When To Take Empirical Evidence Seriously

The entire Reinhart-Rogoff fiasco reminded me of my post from last year on how empirical evidence is overrated at times by a chart-happy blogosphere. Reading Nate Silver’s book gave me a better way of putting this. In his chapter on climate change, he makes the point that one reason climate change skepticism is so tenacious is that the statistical data about climate patterns really is a bit on the noisy and ambiguous side. The reason you can know that the skeptics are wrong isn’t so much because the data is so overwhelmingly persuasive, it’s that the data is overwhelmingly persuasive in light of the underlying science of how greenhouse gas emissions would cause climate change. Absent the causal theory about the greenhouse effect, simply looking at a chart of world temperatures and the correlation with CO2 emissions wouldn’t prove very much. The empirical data is important because it’s in line with the predictions of a persuasive theoretical account.

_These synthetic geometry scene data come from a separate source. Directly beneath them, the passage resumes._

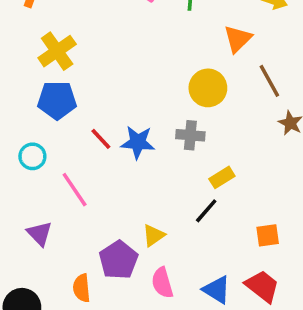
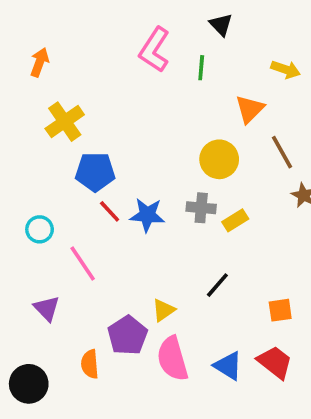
blue pentagon: (57, 100) -> (95, 172), moved
yellow rectangle: (222, 177) -> (235, 220), moved
pink semicircle: (162, 283) -> (172, 359), size x1.4

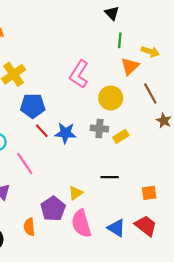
pink L-shape: (154, 50) -> (79, 74), moved
green line: (201, 68) -> (120, 40), moved
yellow arrow: (286, 69) -> (150, 52), moved
black line: (217, 285) -> (110, 177), turned 48

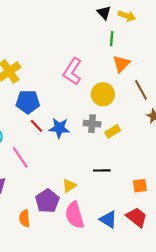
yellow arrow: (150, 52) -> (127, 16), moved

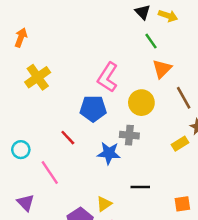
green line: (112, 39) -> (151, 41), turned -40
blue pentagon: (28, 102) -> (93, 109), moved
blue star: (59, 128) -> (109, 153), moved
yellow rectangle: (113, 131) -> (180, 144), moved

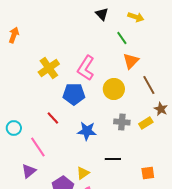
black triangle: (143, 12) -> (102, 14), moved
yellow cross: (38, 77) -> (49, 68), moved
gray cross: (129, 135) -> (122, 122), moved
purple triangle: (26, 203) -> (29, 171), moved, turned 35

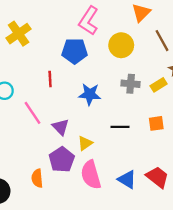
yellow cross: (49, 68) -> (19, 34), moved
red line: (53, 118) -> (50, 79), turned 40
purple triangle: (29, 171) -> (61, 127), moved, turned -35
orange square: (148, 173) -> (156, 123), moved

The R&R situation is basically the opposite. In the absence of a plausible account of why a high debt:GDP ratio would cause slow real growth even in the absence of high interest rates, you would want to see overwhelming empirical evidence for the existence of such an effect before you believed it. And they just didn’t have the goods. 

In general you’re going to find that most empirical world in a field like economics is subject to some considerable uncertainty. It’s very difficult to run proper experiments, and when you can run proper experiments the relevance to the real world isn’t always clear. So when you look at a purported empirical finding you need to ask not only how strong is the evidence, but what’s a reasonable prior assessment before looking at the new empirical data. A correlation is never sufficient to establish a causal relationship, but it might be good evidence for the existence of one or else it might not. That depends, in part, on how strong your theory is. The only theoretical account backing the R&R causal inference was a kind of hazy moralism, which should never be good enough.